If $f^*(m^*) = \infty$, then there is no affine minorant of $f$ with slope $m^*$.
The function $f^*$ is called the "conjugate" of $f$.  The definition and basic facts about $f^*$ are all highly intuitive.  For example, if $f$ is a proper closed convex function then $f$ can be recovered from $f^*$, because any closed convex set (in this case the epigraph of $f$) is the intersection of all the closed half spaces containing it.  (I still think the fact that the "inversion formula" $f = f^{**}$ is so simple is a surprising and mathematically beautiful fact, but not hard to derive or prove with this intuition.)
Because $f^*$ is defined on the dual space, we see already the fundamental role played by the dual space in duality in convex optimization.

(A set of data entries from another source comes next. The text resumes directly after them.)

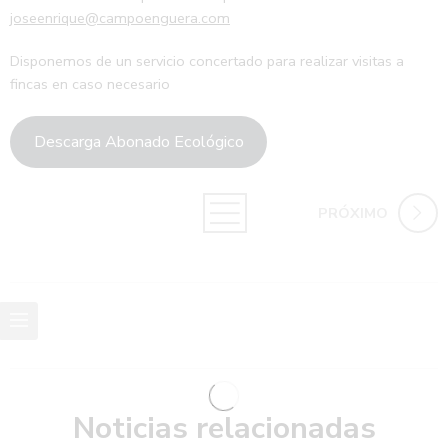
joseenrique@campoenguera.com
Disponemos de un servicio concertado para realizar visitas a
fincas en caso necesario
Descarga Abonado Ecológico
PRÓXIMO
Noticias relacionadas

Given an optimization problem, we don't obtain a dual problem until we specify how to perturb the optimization problem.  This is why equivalent formulations of an optimization problem can lead to different dual problems.  By reformulating it we have in fact specified a different way to perturb it.
As is typical in math, the ideas become clear when we work at an appropriate level of generality.  Assume that our optimization problem is
\begin{equation*}
\operatorname*{minimize}_{x}  \quad \phi(x,0).
\end{equation*}
Here $\phi:X \times Y \to \bar{\mathbb R}$ is convex.  Standard convex optimization problems can be written in this form with an appropriate choice of $\phi$.  The perturbed problems are
\begin{equation*}
\operatorname*{minimize}_{x}  \quad \phi(x,y)
\end{equation*}
for nonzero values of $y \in Y$.
Let $h(y) = \inf_x \phi(x,y)$.  Our optimization problem is simply to evaluate $h(0)$.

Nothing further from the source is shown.